According to this study, patient demographics that undergo bariatric surgical procedures haven’t changed. This remains true despite significant changes in insurance coverage of weight loss surgery since 2007. The study also discovered that patient safety outcomes have remained stable too. These statistics were measured in mortality and morbidity rates. These rates remain unchanged since 2007 with just 2% of patient reporting complications and deaths only occurring in .1% of all surgeries.
Weight Loss Surgery Complications Rates (Mortality) 2007 Through 2014
According to Ranjan Sudan, MD, a robotic and bariatric surgeon and vice chair of education at Duke University Health System, this study can become an average for these types of medical cases. Dr. Sudan presented this study on behalf of the entire research committee at the American Society for Metabolic and Bariatric Surgery at Obesity Week in 2013.

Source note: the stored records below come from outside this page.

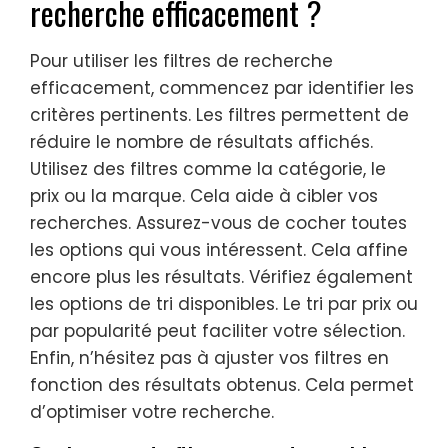
recherche efficacement ?
Pour utiliser les filtres de recherche
efficacement, commencez par identifier les
critères pertinents. Les filtres permettent de
réduire le nombre de résultats affichés.
Utilisez des filtres comme la catégorie, le
prix ou la marque. Cela aide à cibler vos
recherches. Assurez-vous de cocher toutes
les options qui vous intéressent. Cela affine
encore plus les résultats. Vérifiez également
les options de tri disponibles. Le tri par prix ou
par popularité peut faciliter votre sélection.
Enfin, n’hésitez pas à ajuster vos filtres en
fonction des résultats obtenus. Cela permet
d’optimiser votre recherche.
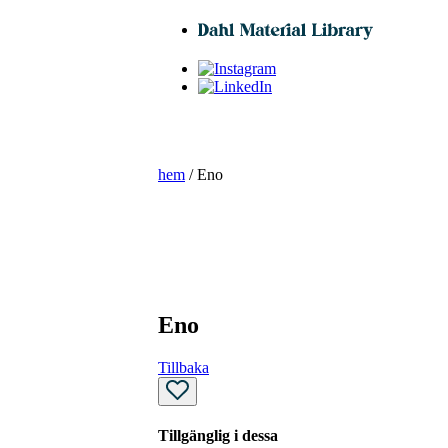
hem
/ Eno
Eno
Tillbaka
Tillgänglig i dessa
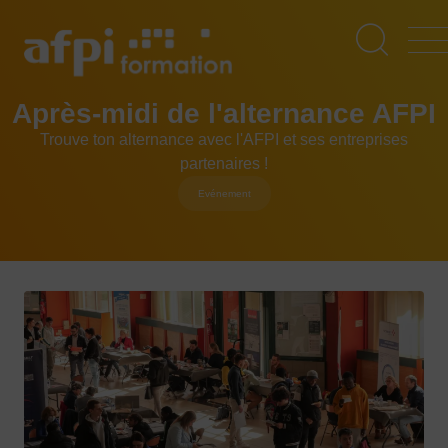
Aller
au
contenu
principal
Après-midi de l'alternance AFPI
Trouve ton alternance avec l'AFPI et ses entreprises
partenaires !
Evénement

The study created a particular look at U.S. surgical facilities or hospitals by ethnicity, age, gender, rate of complication, procedure and outcome. The study found there were very few changes from 2007 to 2011 during their research. Ultimately, there were no significant changes or increases in the percentage of men, diabetes patients or minorities who elected to have weight loss surgery.
The study’s researchers looked at 364,000 patients with 1.75% of these patients experiencing a severe adverse event a month after surgery and just 2.02% experiencing this within a year. The overall one-year steady AE rate remained close to the national average at its highest, 2.18% in 2009 and its lowest 1.66% in 2011.
Ultimately, this study’s data is not risk adjusted, which means that it is nearly impossible to compare death or complication rates across different procedures. It is understood that patients with a higher body mass index or more excess weight undergo the more extensive weight loss surgeries such as biliopancreatic diversion with duodenal switch or gastric bypass. Because of this, the researchers don’t feel that comparing complication rates across procedures will add any value to the study and its findings.
They found the one-year mortality rate was:
- .84% for duodenal switch surgery (view all complications)
- .11% for gastric sleeve surgery (view all complications)
- .26% for Roux-en-Y gastric bypass surgery (view all complications)
- .05% for gastric banding surgery (view all complications)
Ultimately, this study offers a look at real-life benchmarks for bariatric surgical procedures that can be used against what surgeons suggest regarding outcomes for patients.
The study found that more Hispanic and black patients are electing to have bariatric surgery. The percentage of black patients rose from 10.11% in 2007 to 13.43% in 2011. Also, the number of Hispanics increased from 5.84 to 8.44%.
The most common comorbidities found in these patients were Type II Diabetes, musculoskeletal disorder, sleep apnea and gastroesophageal reflux disease. Ultimately, this study remains a good “snapshot” of weight loss surgery in the United States. While the data may not reflect high-quality data often found in nonsurgical data, it does show that surgery is very safe and should be encouraging to patients to elect to continue to have the surgical procedures.